Record extracts below:

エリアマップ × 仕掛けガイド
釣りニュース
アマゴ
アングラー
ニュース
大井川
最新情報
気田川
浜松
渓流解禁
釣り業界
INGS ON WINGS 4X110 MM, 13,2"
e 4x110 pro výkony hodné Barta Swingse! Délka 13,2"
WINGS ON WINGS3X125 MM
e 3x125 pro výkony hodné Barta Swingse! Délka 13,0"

End of Record extracts.
Record extracts below:

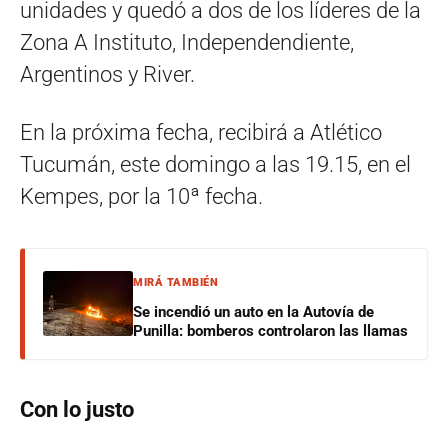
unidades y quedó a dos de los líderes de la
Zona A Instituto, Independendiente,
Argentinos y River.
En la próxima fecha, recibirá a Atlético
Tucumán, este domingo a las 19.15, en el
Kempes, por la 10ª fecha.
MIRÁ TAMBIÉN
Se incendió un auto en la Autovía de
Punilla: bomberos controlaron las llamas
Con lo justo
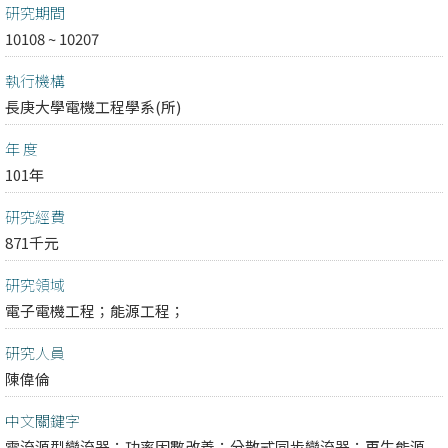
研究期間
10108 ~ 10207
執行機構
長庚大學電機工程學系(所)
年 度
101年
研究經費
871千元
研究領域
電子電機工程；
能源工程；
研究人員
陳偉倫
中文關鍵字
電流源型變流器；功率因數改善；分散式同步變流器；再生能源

End of Record extracts.
Record extracts below:

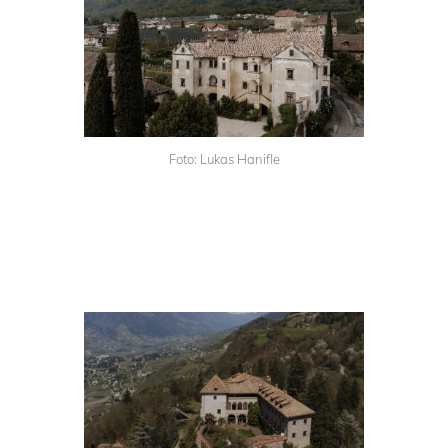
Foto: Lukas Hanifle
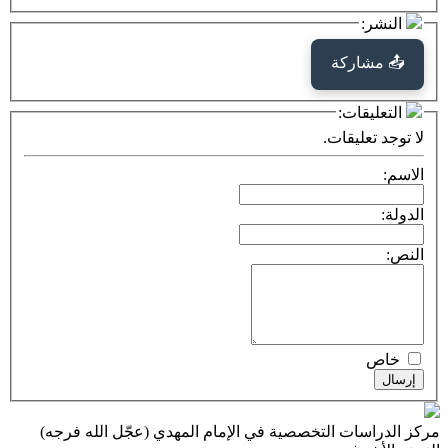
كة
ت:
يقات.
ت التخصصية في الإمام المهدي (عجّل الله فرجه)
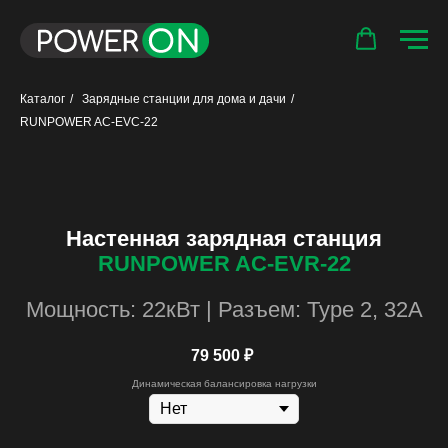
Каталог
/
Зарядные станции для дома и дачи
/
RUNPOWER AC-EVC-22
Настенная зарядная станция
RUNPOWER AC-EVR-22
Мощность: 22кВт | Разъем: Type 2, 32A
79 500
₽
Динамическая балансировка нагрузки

End of Record extracts.

Your goal: Please output exactly the lines between the one holding "Настенная зарядная станция" and the one holding "Динамическая балансировка нагрузки" in the records above, inclusive, and nothing more.

Answer box:
Настенная зарядная станция
RUNPOWER AC-EVR-22
Мощность: 22кВт | Разъем: Type 2, 32A
79 500
₽
Динамическая балансировка нагрузки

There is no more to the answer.